問題はここからである。取材部は学び舎採用の学校に取材を申し入れたが、全ての学校から取材を断られた。その理由は学校に送られてくる大量の抗議葉書である。その内容は、匿名でOBを名乗り、反日教育をやめさせるよう求めるものだ。番組はその送り主を取材したのち、ある難関私立高校の校長がこの一件をまとめた教員向けの論文を紹介した。この論文こそが、まさに先ほどの「謂れのない圧力の中で」である。ただし、葉書に書かれた住所を黒塗りで潰し、論文の個人名を付箋で隠すなど、この番組内では一貫して個人名を特定されないような配慮がなされていた。学校名や個人名が特定されることで、この嫌がらせが再燃し、学校に迷惑がかかることに配慮してのものだろう。各校が取材を拒否したのも、おそらく同様の理由である。

 

無駄になった配慮

しかし結果的にこの配慮は無駄になった。この番組が放送された数日後、ジャーナリストの津田大介氏が「灘校の校長の声明文」として先述の論文を取り上げると、それらは瞬く間に拡散された。(タイムラインを見ていた印象では、津田氏がまず先鞭をつけ、その後インテリ層を中心とした人々が次々にシェアしたように思えたが、もしさらなる発信源が別にあれば指摘していただきたい。)

 津田氏のツイートは、あたかも灘校の校長が、現状に危機感を感じ、灘校としての公式声明を発表したかのように思える。しかし、それはミスリーディングと言わざるを得ない。この論文は教員向け同人誌に個人名で投稿された、いわば内部向けのものであり、社会にメッセージが拡散することを望む「声明文」などでは決してない。この論文が番組に取り上げられた際に執筆者と所属校が伏せられていたことからもわかるように、この論文は匿名の発信としての公開が希望されているものだった。それを「灘校の校長」の「声明文」であると解釈した津田氏の引用は、校長のその意図に一部反するものである。これについては、津田氏は後に訂正のツイートをしている。

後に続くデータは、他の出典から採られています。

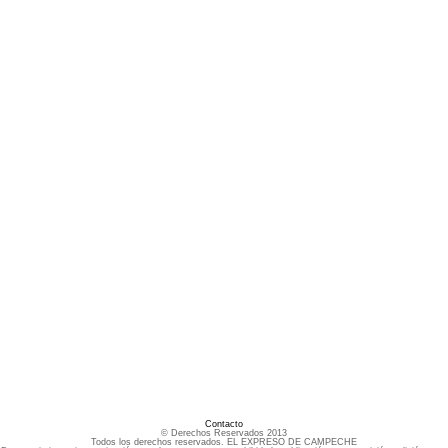
Contacto
© Derechos Reservados 2013
Todos los derechos reservados. EL EXPRESO DE CAMPECHE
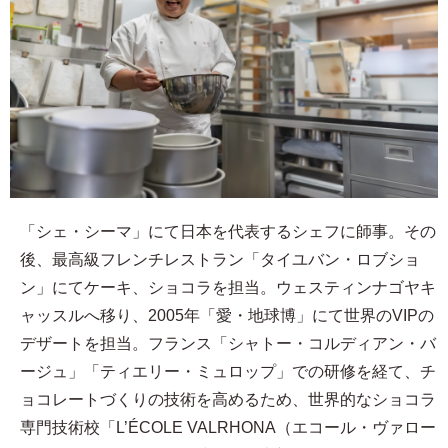
「シェ・シーマ」にて日本を代表するシェフに師事。その
後、最高級フレンチレストラン「タイユバン・ロブショ
ン」にてケーキ、ショコラを担当。ウェスティンナゴヤキ
ャッスルへ移り、2005年「愛・地球博」にて世界のVIPの
デザートを担当。フランス「シャトー・コルディアン・バ
ージュ」「ティエリー・ミュロップ」での研修を経て、チ
ョコレートづくりの技術を高めるため、世界的なショコラ
専門技術校「L’ÉCOLE VALRHONA（エコール・ヴァロー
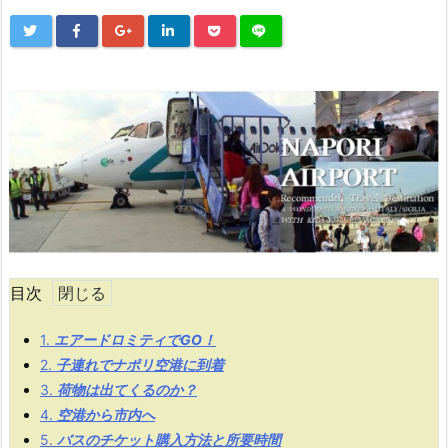
目次
1.
エアードロミティでGO！
2.
子連れでナポリ空港に到着
3.
荷物は出てくるのか？
4.
空港から市内へ
5.
バスのチケット購入方法と所要時間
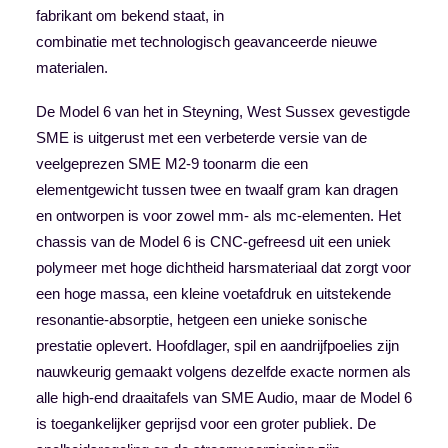
fabrikant om bekend staat, in
combinatie met technologisch geavanceerde nieuwe
materialen.
De Model 6 van het in Steyning, West Sussex gevestigde
SME is uitgerust met een verbeterde versie van de
veelgeprezen SME M2-9 toonarm die een
elementgewicht tussen twee en twaalf gram kan dragen
en ontworpen is voor zowel mm- als mc-elementen. Het
chassis van de Model 6 is CNC-gefreesd uit een uniek
polymeer met hoge dichtheid harsmateriaal dat zorgt voor
een hoge massa, een kleine voetafdruk en uitstekende
resonantie-absorptie, hetgeen een unieke sonische
prestatie oplevert. Hoofdlager, spil en aandrijfpoelies zijn
nauwkeurig gemaakt volgens dezelfde exacte normen als
alle high-end draaitafels van SME Audio, maar de Model 6
is toegankelijker geprijsd voor een groter publiek. De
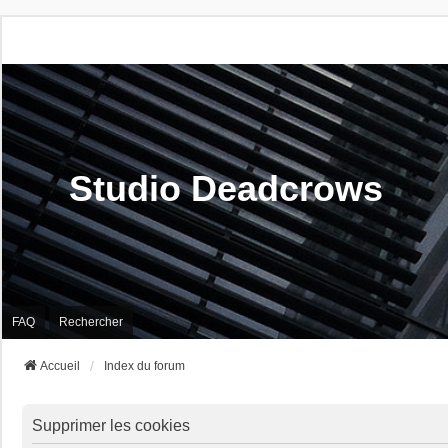
Studio Deadcrows
FAQ
Rechercher
Accueil
Index du forum
Supprimer les cookies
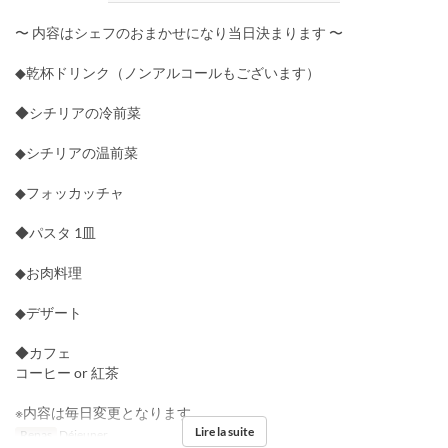
〜 内容はシェフのおまかせになり当日決まります 〜
◆乾杯ドリンク（ノンアルコールもございます）
◆シチリアの冷前菜
◆シチリアの温前菜
◆フォッカッチャ
◆パスタ 1皿
◆お肉料理
◆デザート
◆カフェ
コーヒー or 紅茶
※内容は毎日変更となります。
Lire la suite
Repas
Déjeuner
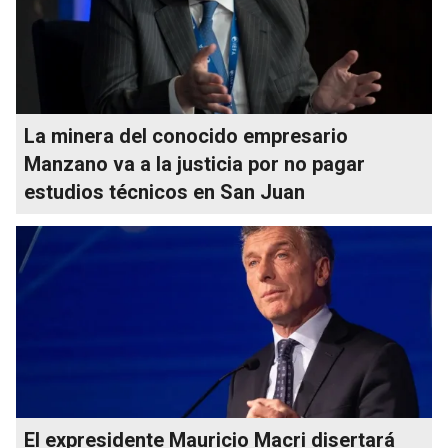
La minera del conocido empresario
Manzano va a la justicia por no pagar
estudios técnicos en San Juan
El expresidente Mauricio Macri disertará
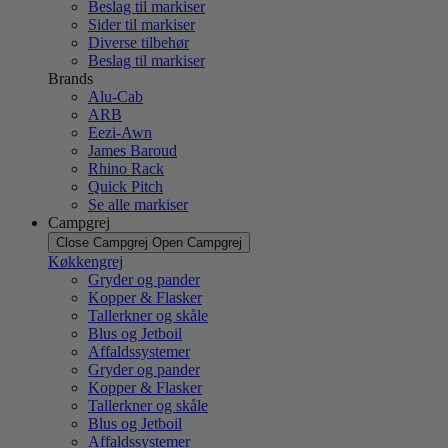
Beslag til markiser
Sider til markiser
Diverse tilbehør
Beslag til markiser
Brands
Alu-Cab
ARB
Eezi-Awn
James Baroud
Rhino Rack
Quick Pitch
Se alle markiser
Campgrej
Close Campgrej
Open Campgrej
Køkkengrej
Gryder og pander
Kopper & Flasker
Tallerkner og skåle
Blus og Jetboil
Affaldssystemer
Gryder og pander
Kopper & Flasker
Tallerkner og skåle
Blus og Jetboil
Affaldssystemer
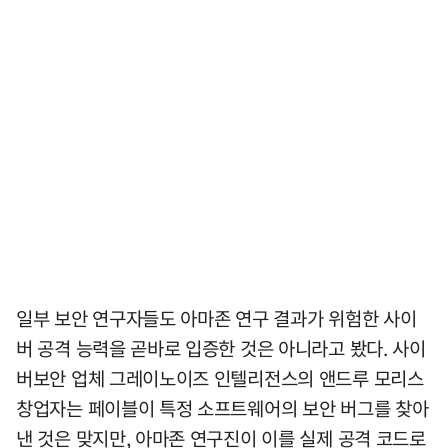
일부 보안 연구자들도 아마존 연구 결과가 위험한 사이
버 공격 능력을 곧바로 입증한 것은 아니라고 봤다. 사이
버보안 업체 그레이노이즈 인텔리전스의 앤드루 모리스
창업자는 페이블이 특정 소프트웨어의 보안 버그를 찾아
낸 것은 맞지만, 아마존 연구진이 이를 실제 공격 코드로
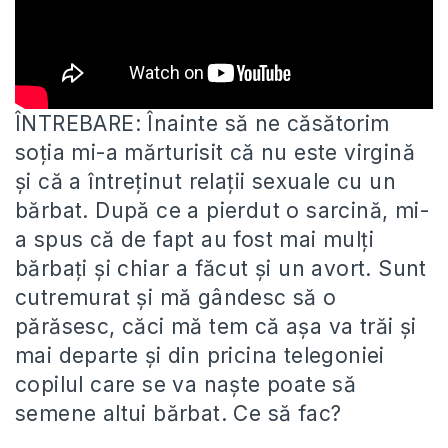
ÎNTREBARE: Înainte să ne căsătorim
soția mi-a mărturisit că nu este virgină
și că a întreținut relații sexuale cu un
bărbat. După ce a pierdut o sarcină, mi-
a spus că de fapt au fost mai mulți
bărbați și chiar a făcut și un avort. Sunt
cutremurat și mă gândesc să o
părăsesc, căci mă tem că așa va trăi și
mai departe și din pricina telegoniei
copilul care se va naște poate să
semene altui bărbat. Ce să fac?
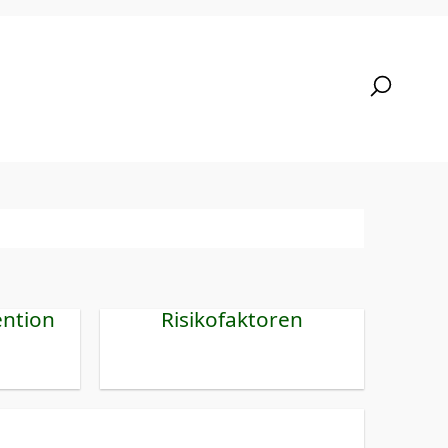
ention
Risikofaktoren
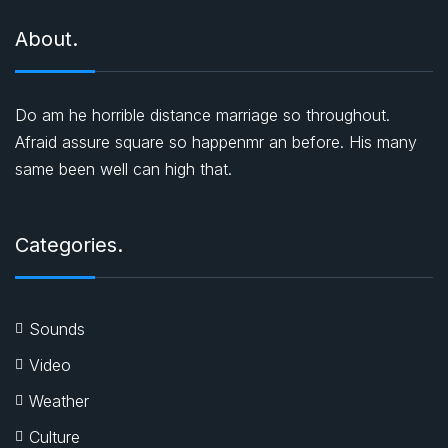
About.
Do am he horrible distance marriage so throughout.
Afraid assure square so happenmr an before. His many
same been well can high that.
Categories.
Sounds
Video
Weather
Culture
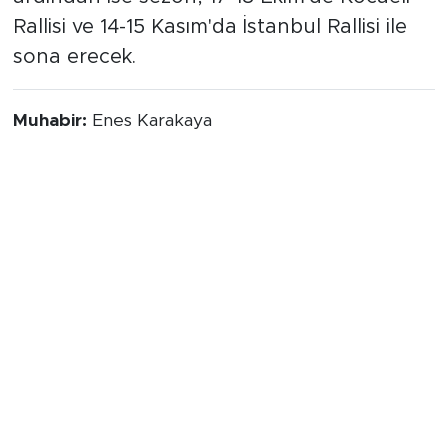
ardından ise sezon, 17-18 Ekim'de Kocaeli
Rallisi ve 14-15 Kasım'da İstanbul Rallisi ile
sona erecek.
Muhabir:
Enes Karakaya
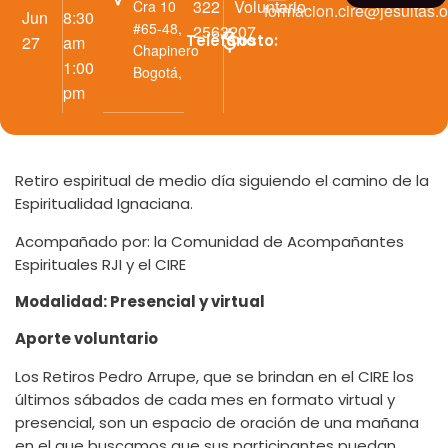
322
Voluntario
Cra 10
formacion.cire@jesuitas.o
Jun
8:30
#65-48,
2563207
Teléfono
Costo:
27
am
Chapinero
1:00
Bogotá
,
pm
Retiro espiritual de medio día siguiendo el camino de la
Espiritualidad Ignaciana.
Acompañado por: la Comunidad de Acompañantes
Espirituales RJI y el CIRE
Modalidad: Presencial y virtual
Aporte voluntario
Los Retiros Pedro Arrupe, que se brindan en el CIRE los
últimos sábados de cada mes en formato virtual y
presencial, son un espacio de oración de una mañana
en el que buscamos que sus participantes puedan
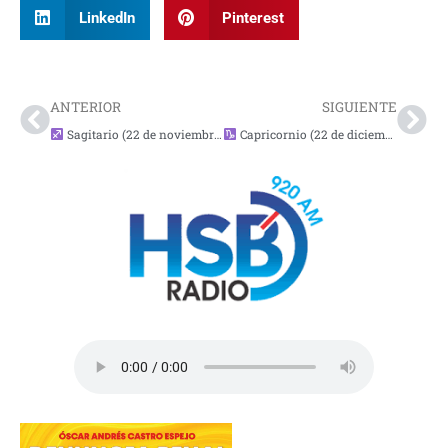
LinkedIn
Pinterest
Prev
Nex
ANTERIOR
SIGUIENTE
Sagitario (22 de noviembre – 21 de diciembre)
Capricornio (22 de diciembre – 19 de enero)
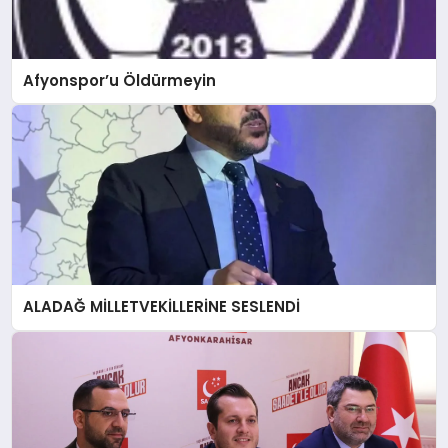
Afyonspor’u Öldürmeyin
ALADAĞ MİLLETVEKİLLERİNE SESLENDİ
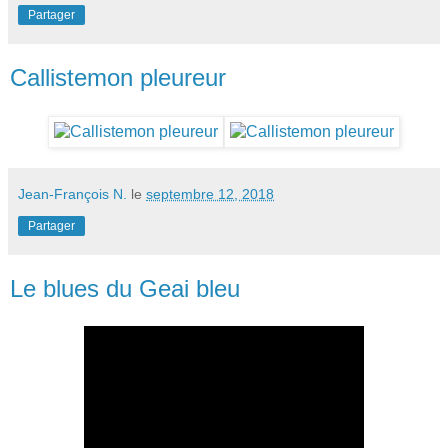
Partager
Callistemon pleureur
Jean-François N.
le
septembre 12, 2018
Partager
Le blues du Geai bleu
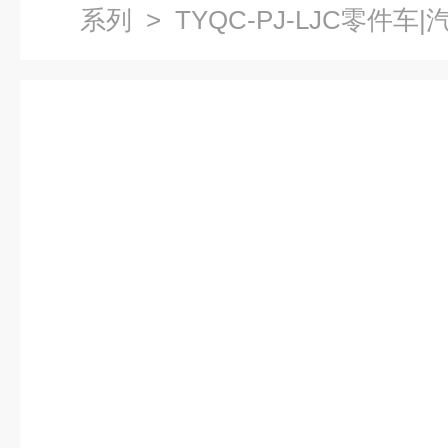
系列
> TYQC-PJ-LJC零件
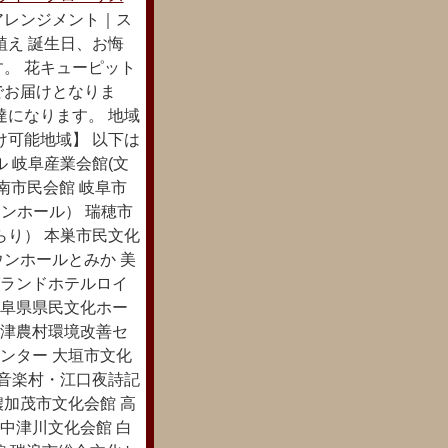
アレンジメント｜ス
植え 誕生日、お悔
。 花キューピット
でお届けとなりま
達になります。 地域
け可能地域】 以下は
 岐阜産業会館(文
南市民会館 岐阜市
ンホール） 瑞穂市
らり） 本巣市民文化
ウンホールとみか 美
グランドホテルロイ
岐阜県県民文化ホー
海津農村環境改善セ
ンター 大垣市文化
和音楽村・江口夜詩記
濃加茂市文化会館 高
中津川文化会館 白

もちろん、「声明文」だろうが「個人としての寄稿」だろうが、「文章の価値や、投げかけている問題の重さは変わらない」のは疑いがない。変わるのは、その情報の扱い方である。声明文でない以上、この論文が拡散されることによる影響)への対応を全て灘校に放り投げることはできない。これは私見だが、番組内容などを検討してみると、灘校は嫌がらせの再燃などの悪影響を危惧して、実名での取材を拒否したのだろう。津田氏のツイートは、灘校の意図を結果として全て無駄にするものとなってしまった。

 

注目する責任について

しかしこれを全て津田氏に帰責するのはいささか乱暴だ。番組内で取り上げられた論文が、誰もがアクセス可能な状態にあったこと、そして番組の内容を踏まえれば、誰もが灘校についてのことだとわかってしまうことなど、不運な要素がいくつかあったことは否めない。しかし「少し調べればわかる」という状態では、情報は拡散しない。それらをわかりやすい形で提示し、リツイートボタン一つで広げられる状態になって初めて情報は拡散する。世の中に広げるべき価値について、アクセス可能な形で発信する。本来ジャーナリズムとはそういうものである。だから今回も、津田氏は、ジャーナリストとして、自らの職務を全うしただけとも言える。事実、津田氏の問題提起によって多くの人がこの問題に支持を表明した。それによって勇気付けられた人もいるだろう。社会的な価値は、間違いなくあった。しかしそれを根拠に今回の拡散を正当化するのも、また乱暴である。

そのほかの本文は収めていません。